Athanasiou scored for Detroit in this one and is now up to, by my rough math, 1.02 goals per 60 minutes at five-on-five this year, which leads the team. That would put him among the top-50 forwards league-wide in this regard. He’s ninth among Red Wings forwards in TOI/game at five-on-five this season.
Athanasiou also led the team in goals/60 minutes last year.
An interesting quote from Stars coach Ken Hitchcock came out Friday afternoon:
Interesting comment from Ken Hitchcock on putting Jamie Benn with Radek Faksa and Tyler Pitlick: "Faksa and Pitlick have been very productive players on both ends of the rink, and we’re hoping that they help Jamie be productive also…
— Mike Heika (@MikeHeika) March 9, 2018
Benn is well on his way to his second consecutive sub-point-per-game season. Last year there was good reason to believe it took him a couple months to get over his offseason surgery. This season, the Stars are playing a lot more defensively than they have in the past. Spreading out the scoring makes sense but if this is any indication of a long-term solution, and Hitchcock is around for a couple more seasons, it’s possible Benn’s point-per-game days are behind him. I don’t suspect the line combinations will last – they never do in Dallas – but if they do start finding some success and that line stays together, it’s a problem for fantasy owners.
Oddly enough, Jamie Benn scored the game-winner for Dallas Friday night at home against Anaheim. He also assisted on the first goal, both power-play points. He needs one more PPP to hit 20 for the fourth straight season.

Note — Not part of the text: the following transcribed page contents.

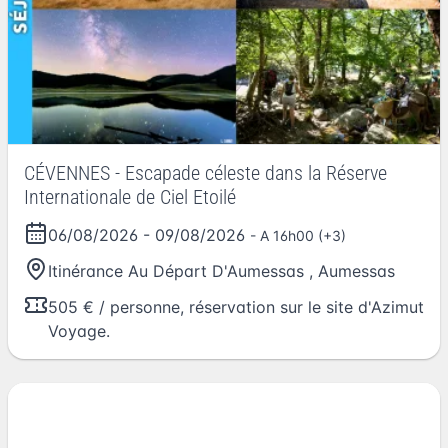
CÉVENNES - Escapade céleste dans la Réserve
Internationale de Ciel Etoilé
06/08/2026
-
09/08/2026
- A 16h00 (+3)
Itinérance Au Départ D'Aumessas
,
Aumessas
505 € / personne, réservation sur le site d'Azimut
Voyage.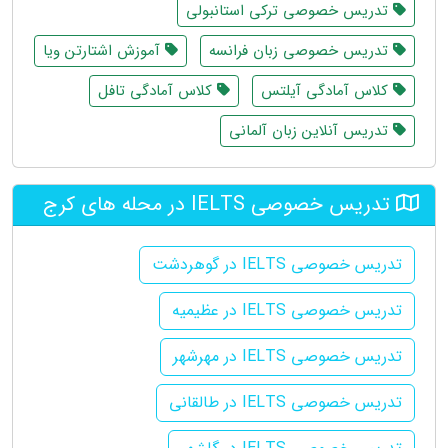
تدریس خصوصی ترکی استانبولی
تدریس خصوصی زبان فرانسه
آموزش اشتارتن ویا
کلاس آمادگی آیلتس
کلاس آمادگی تافل
تدریس آنلاین زبان آلمانی
تدریس خصوصی IELTS در محله های کرج
تدریس خصوصی IELTS در گوهردشت
تدریس خصوصی IELTS در عظیمیه
تدریس خصوصی IELTS در مهرشهر
تدریس خصوصی IELTS در طالقانی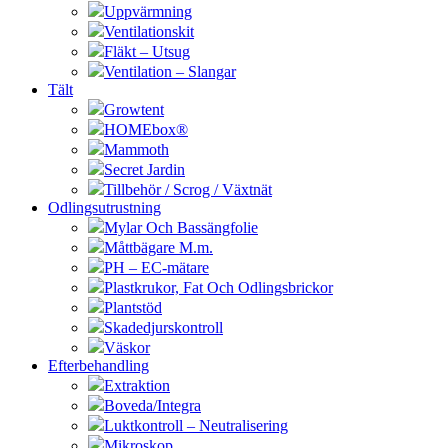
Uppvärmning
Ventilationskit
Fläkt – Utsug
Ventilation – Slangar
Tält
Growtent
HOMEbox®
Mammoth
Secret Jardin
Tillbehör / Scrog / Växtnät
Odlingsutrustning
Mylar Och Bassängfolie
Måttbägare M.m.
PH – EC-mätare
Plastkrukor, Fat Och Odlingsbrickor
Plantstöd
Skadedjurskontroll
Väskor
Efterbehandling
Extraktion
Boveda/Integra
Luktkontroll – Neutralisering
Mikroskop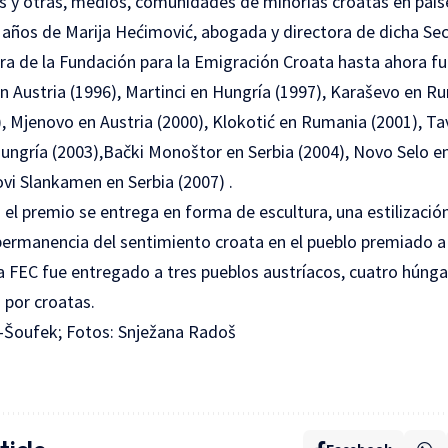
es y otras, medios, comunidades de minorías croatas en paí
e años de Marija Hećimović, abogada y directora de dicha Sec
ura de la Fundación para la Emigración Croata hasta ahora f
n Austria (1996), Martinci en Hungría (1997), Karaševo en R
), Mjenovo en Austria (2000), Klokotić en Rumania (2001), Ta
ungría (2003),Bački Monoštor en Serbia (2004), Novo Selo en 
vi Slankamen en Serbia (2007) .
l premio se entrega en forma de escultura, una estilización 
permanencia del sentimiento croata en el pueblo premiado a t
 la FEC fue entregado a tres pueblos austríacos, cuatro húng
 por croatas.
-Šoufek; Fotos: Snježana Radoš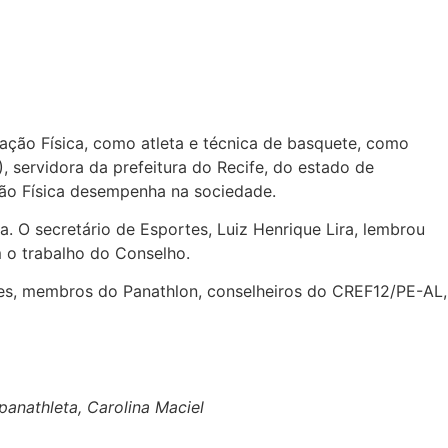
ação Física, como atleta e técnica de basquete, como
servidora da prefeitura do Recife, do estado de
ção Física desempenha na sociedade.
. O secretário de Esportes, Luiz Henrique Lira, lembrou
m o trabalho do Conselho.
es, membros do Panathlon, conselheiros do CREF12/PE-AL,
anathleta, Carolina Maciel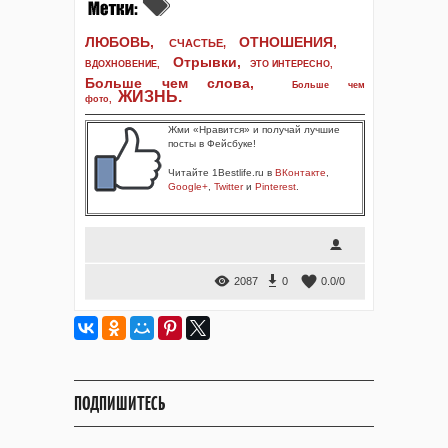
ЛЮБОВЬ,
ОТНОШЕНИЯ,
СЧАСТЬЕ,
Отрывки
,
ВДОХНОВЕНИЕ
,
ЭТО ИНТЕРЕСНО
,
Больше чем слова,
Больше чем
ЖИЗНЬ
.
фото
,
Жми «Нравится» и получай лучшие
посты в Фейсбуке!
Читайте 1Bestlife.ru в
ВКонтакте
,
Google+
,
Twitter
и
Pinterest
.
2087
0
0.0
/
0
ПОДПИШИТЕСЬ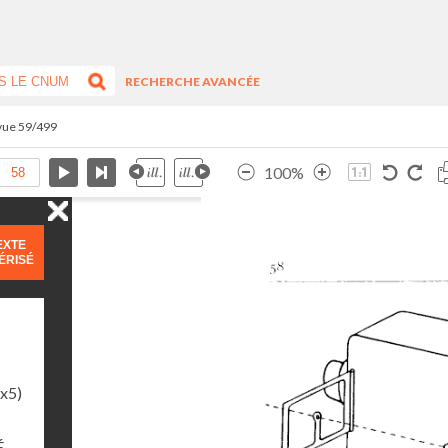
RECHERCHE AVANCÉE
 vue 59/499
100%
EXTE
ÉRISÉ
1x5)
É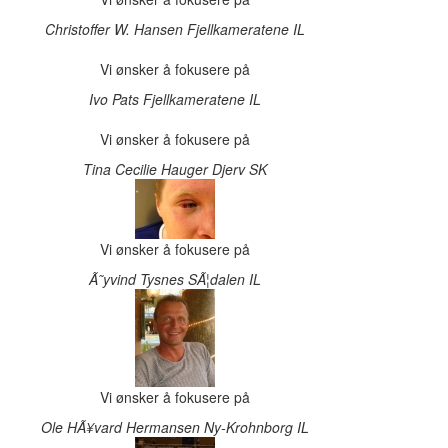
Christoffer W. Hansen
Fjellkameratene IL
Vi ønsker å fokusere på
Ivo Pats
Fjellkameratene IL
Vi ønsker å fokusere på
Tina Cecilie Hauger
Djerv SK
Vi ønsker å fokusere på
Ã˜yvind Tysnes
SÃ¦dalen IL
Vi ønsker å fokusere på
Ole HÃ¥vard Hermansen
Ny-Krohnborg IL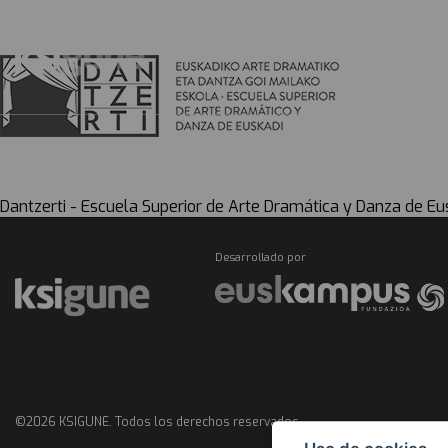
Menú
mapas
Dantzerti - Escuela Superior de Arte Dramática y Danza de Eu
Desarrollado por
©2026 KSIGUNE. Todos los derechos reservados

John Klingberg had a power-play assist of his own which gives him 20 such helpers on the year. That ties his career-high set in 2015-16.
With six shots on goal, Tyler Seguin is up to 275 on the year and that helps maintain his pace to set a career-high in this regard.

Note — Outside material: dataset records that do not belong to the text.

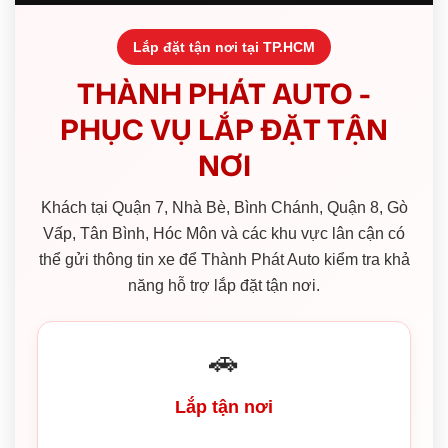
Lắp đặt tận nơi tại TP.HCM
THÀNH PHÁT AUTO -
PHỤC VỤ LẮP ĐẶT TẬN
NƠI
Khách tại Quận 7, Nhà Bè, Bình Chánh, Quận 8, Gò
Vấp, Tân Bình, Hóc Môn và các khu vực lân cận có
thể gửi thông tin xe để Thành Phát Auto kiểm tra khả
năng hỗ trợ lắp đặt tận nơi.
🚗
Lắp tận nơi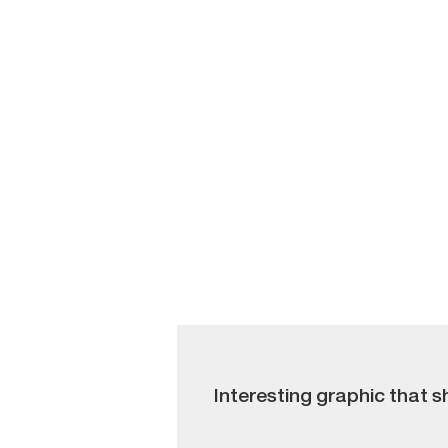
Interesting graphic that 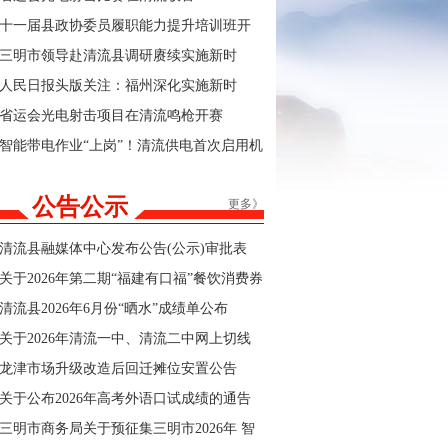
十一届县政协委员履职能力提升培训班开
班
三明市领导赴清流县调研赓续实施新时
代“堡垒工程”及群众身边不正之风和腐败问
人民日报头版关注：福州深化实施新时
题集中整治工作
代“堡垒工程”
省运会光电射击项目在清流鸣枪开赛
智能带电作业“上岗”！清流供电首次启用机
器人完成高空设备安装
公告公示
更多》
清流县融媒体中心发布公告(公示)审批表
关于2026年第二期“福建有口福”餐饮消费券
商户报名的公告
清流县2026年6月份“晒水”成绩单公布
关于2026年清流一中、清流二中网上切线
招生结果的公告
龙津市场升级改造后回迁摊位安置公告
关于公布2026年高考外语口试成绩的通告
三明市商务局关于预征集三明市2026年 智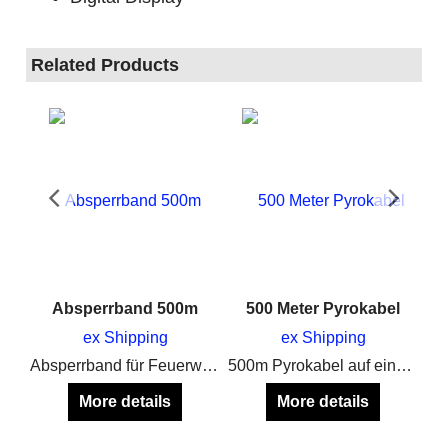
Related Products
ner
Absperrband 500m
500 Meter Pyrokabel
ex Shipping
ex Shipping
heiße Flamme - Liegt gut in der Hand - Nachfüllbar mit normalem Feuerzeuggas
Absperrband für Feuerwerk
500m Pyrokabel auf einer stabilen Rolle, zum verlängern von Elektrozündern
More details
More details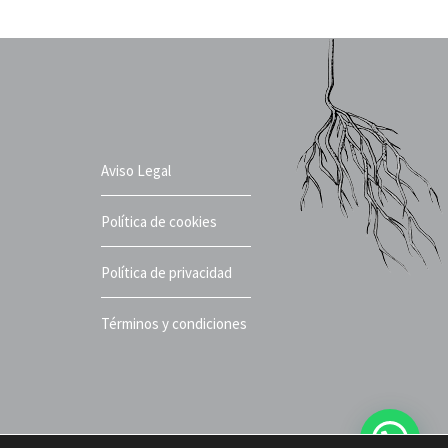
Aviso Legal
Política de cookies
Política de privacidad
Términos y condiciones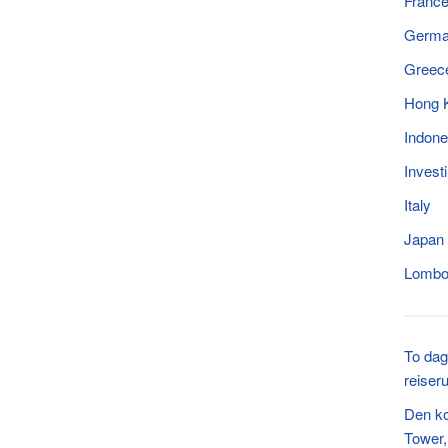
Franc
Germ
Greec
Hong 
Indone
Invest
Italy
Japan
Lomb
To dag
reiser
Den ko
Tower,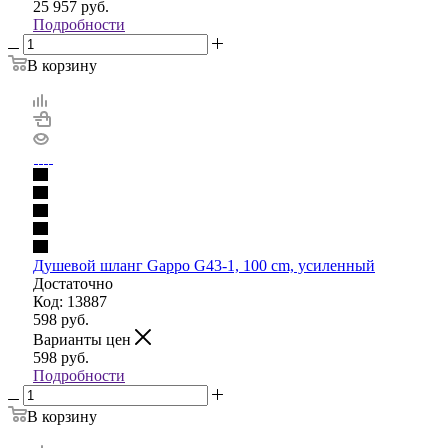
25 957
руб.
Подробности
В корзину
Душевой шланг Gappo G43-1, 100 cm, усиленный
Достаточно
Код: 13887
598
руб.
Варианты цен
598
руб.
Подробности
В корзину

Zach Parise scored in Minnesota’s win over Vancouver, giving him points in six straight games (four goals and two assists). The Wild need the winger to regain some of his old form on a consistent basis if they want to make noise in the playoffs.

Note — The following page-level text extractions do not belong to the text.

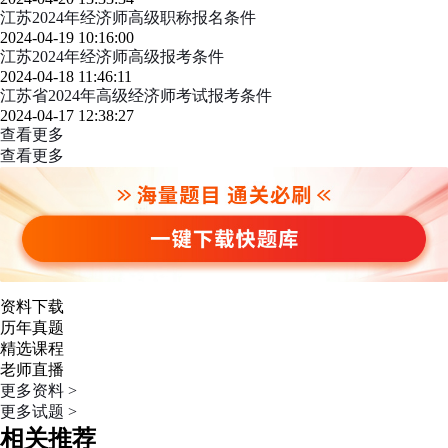
江苏2024年经济师高级职称报名条件
2024-04-19 10:16:00
江苏2024年经济师高级报考条件
2024-04-18 11:46:11
江苏省2024年高级经济师考试报考条件
2024-04-17 12:38:27
查看更多
查看更多
资料下载
历年真题
精选课程
老师直播
更多资料 >
更多试题 >
相关推荐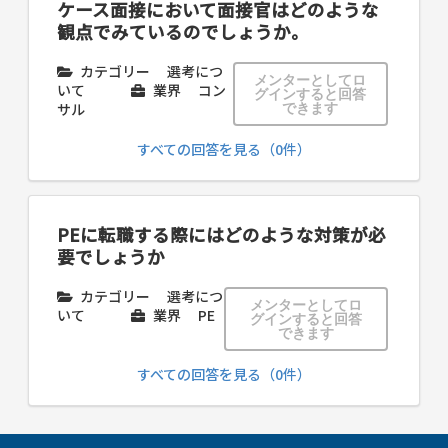
ケース面接において面接官はどのような
観点でみているのでしょうか。
カテゴリー
選考につ
メンターとしてロ
いて
業界
コン
グインすると回答
サル
できます
すべての回答を見る（0件）
PEに転職する際にはどのような対策が必
要でしょうか
カテゴリー
選考につ
メンターとしてロ
いて
業界
PE
グインすると回答
できます
すべての回答を見る（0件）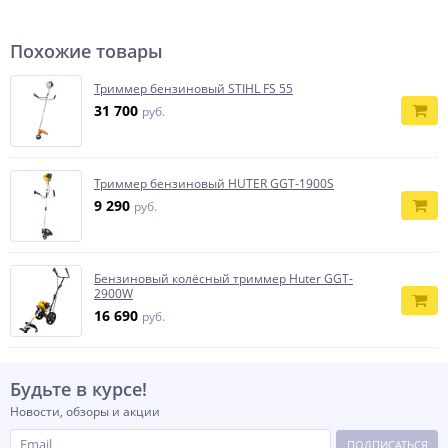
Похожие товары
Триммер бензиновый STIHL FS 55
31 700
руб.
Триммер бензиновый HUTER GGT-1900S
9 290
руб.
Бензиновый колёсный триммер Huter GGT-
2900W
16 690
руб.
Будьте в курсе!
Новости, обзоры и акции
ПОДПИСАТЬСЯ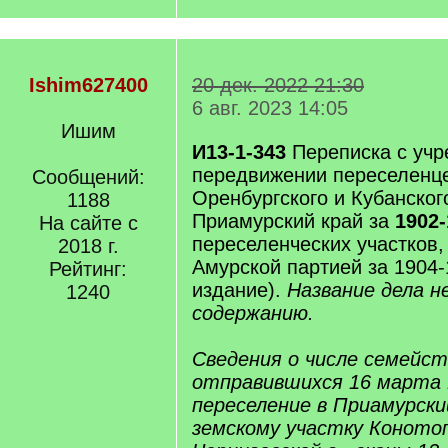
Ishim627400
20 дек. 2022 21:30
6 авг. 2023 14:05
Ишим
И13-1-343
Переписка с уч
передвижении переселенце
Сообщений:
Оренбургского и Кубанског
1188
Приамурский край за
1902-
На сайте с
переселенческих участков
2018 г.
Амурской партией за 1904-1
Рейтинг:
издание).
Название дела 
1240
содержанию.
Сведения о числе семейст
отправившихся 16 марта 
переселение в Приамурский
земскому участку Конотоп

Ever wonder what could have been when it comes to Alex Edler in the fantasy game? Remember that from 2009-2012, his 82-game paces were 9 goals and 39 assists (48 points), 23 of those points on the power play, 200 shots on goal, and 38 penalty minutes. For those in real-time stats leagues, throw in 122 hits and 136 blocked shots. In this era of the NHL, that’s an extremely productive fantasy defenceman.
Of course, it hasn’t been rosy for several years now. Since the lockout campaign, he’s played just 312 of a possible 395 games, and 65 games a season just isn’t going to cut it. Beyond the injuries, at times he’s lost the top PP billing to guys like Jason Garrison and Ben Hutton, for example. After posting anywhere from 12-17 power-play assists four seasons in a row before the lockout, he failed to crack 10 in any season from 2013-2017.
There is also the decline of the team in general and it’s not until this season that the younger crop has started to ignite the offence.
You always wonder “what if” with some guys. What if Edler stays healthy all these years? What if the pipeline is replenished sooner with top offensive talent? What if he never loses the top power-play spot?
There are a lot of what-ifs, but those what-ifs also amount to a player who was on the verge of becoming a regular roto stud. The hits and blocks are still there, and the production has ticked up this season, but with only one year left on his deal and him being 32 next month, it’s doubtful he returns to what he could have been: a decade-long just-outside-the-top-defencemen roto asset. A shame, really.